The way I've been perceiving Apple's (AAPL - Get Report) innovation is absolutely through incremental developments. Developments that seem achingly slow in the current time end up aggregating to something much more than we could have imagined in the long run. Along the way, breakthroughs happen naturally thanks to Apple's passion for integrating hardware and software into an elegant human interface.
Here's how it works.
Human Need -> Imagination -> Service -> Hardware + Software -> Technical Advances -> Improved Service -> New Human Need.
This is a Tech Loop. What the above implies is that hardware advances for the sake of hardware coolness is pointless. Hardware must evolve to improve a service or feature. That's why Apple has developed a 64-bit "A7" CPU to support faster, more complex algorithms and the Secure Enclave to support the secure storage of fingerprints.
In fact, when we look at the history of Apple, the hardware is generally driven by the need to do something useful, indeed, cool for the user. Add great industrial design, and there's the awesome new toy we wanted. But it came naturally. Some examples are in order.
1. SoundJam led to iTunes which led to a rapid evolution of iPod hardware. Then replaced generally by the iPhone as the market dictated.

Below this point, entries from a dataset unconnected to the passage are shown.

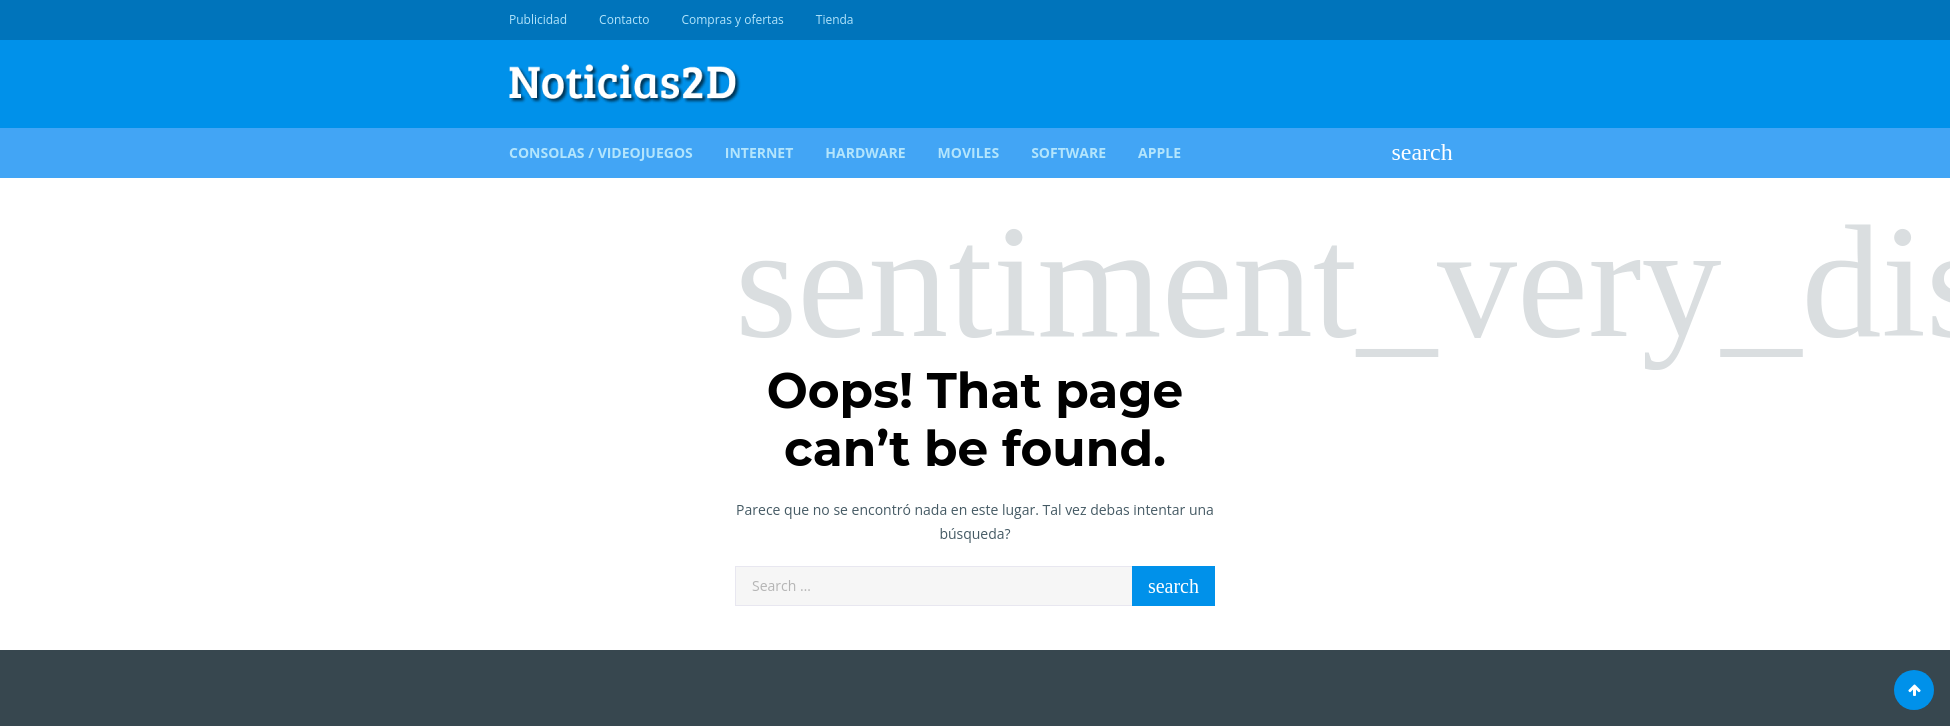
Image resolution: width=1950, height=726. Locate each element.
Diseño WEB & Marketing (1407, 20)
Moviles (969, 152)
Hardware (865, 152)
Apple (1159, 152)
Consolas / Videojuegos (601, 152)
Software (1068, 152)
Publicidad (538, 19)
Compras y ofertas (732, 19)
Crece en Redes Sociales (1430, 20)
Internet (759, 152)
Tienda (835, 19)
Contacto (624, 19)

2. iCloud is driving the evolution of the iOS and OS X devices.
3. iTunes movies on a Mac led to the Apple TV and then the iPhone as a remote control.
4. CarPlay will lead to iPhone developments in communication, navigation, human interface and then new services.
Moving on to some of the areas we're fairly sure Apple is interested in...
5. Home automation will lead to primarily iPad and also iPhone improvements.
6. Home theater, a next generation Apple TV, will lead to new human interfaces to the hardware. That will create demand for better hardware and services.
7. Remote payments has led to iBeacon and iPhone developments driven by security, fingerprint scanning, notifications, geolocation and so on.
There is No Serendipity on Demand
In all these examples, there's a loop of development, a Tech Loop. The very process of improving the hardware brings new opportunities, and that, incrementally, with passion and imagination, refines the original service to something never before thought possible. In fact, that's how the Internet itself evolved.
It can be expected that, along the way, new hardware in the form of a new device might be needed to integrate or support certain new services. That's called a new product category. That could be an elegant home automation server, a new kind of media server, better home backup than simple Time Machine drives, or, say, a new kind of display or input.
However, by now it should be obvious that Apple doesn't just dream up new hardware, as some companies do, because it can. (Like Google (GOOG - Get Report).) Instead, the hardware naturally evolves from the foundation of the current Tech Loops and integrates with all of them. Just as an example, a home automation server, built on iOS, could interface to all the iOS devices present in the household and open the door to new services.
All the above is a far cry from the product sequence, so often seen as a demand from Apple:
Macintosh -> iPod -> iPhone -> iPad -> Device "X"
Where Device "X" is some mythical hardware that Apple must dream up now, in magical Steve Jobs style, or perish.
New hardware devices can be expected evolve naturally from the synergy of Apple's current services, operating systems and hardware. As the company addresses fundamental human problems, the current hardware will evolve, just as the iPhone has.
Eventually, when the need arises, a new branch of hardware spins out as a result of all the previous development. As a result, there's no urgent need to pull Device "X" out of the hat, urgently and on demand by observers, in order to meet some fantasy timeline.
At the time of publication the author had no position in any of the stocks mentioned.
This article represents the opinion of a contributor and not necessarily that of TheStreet or its editorial staff.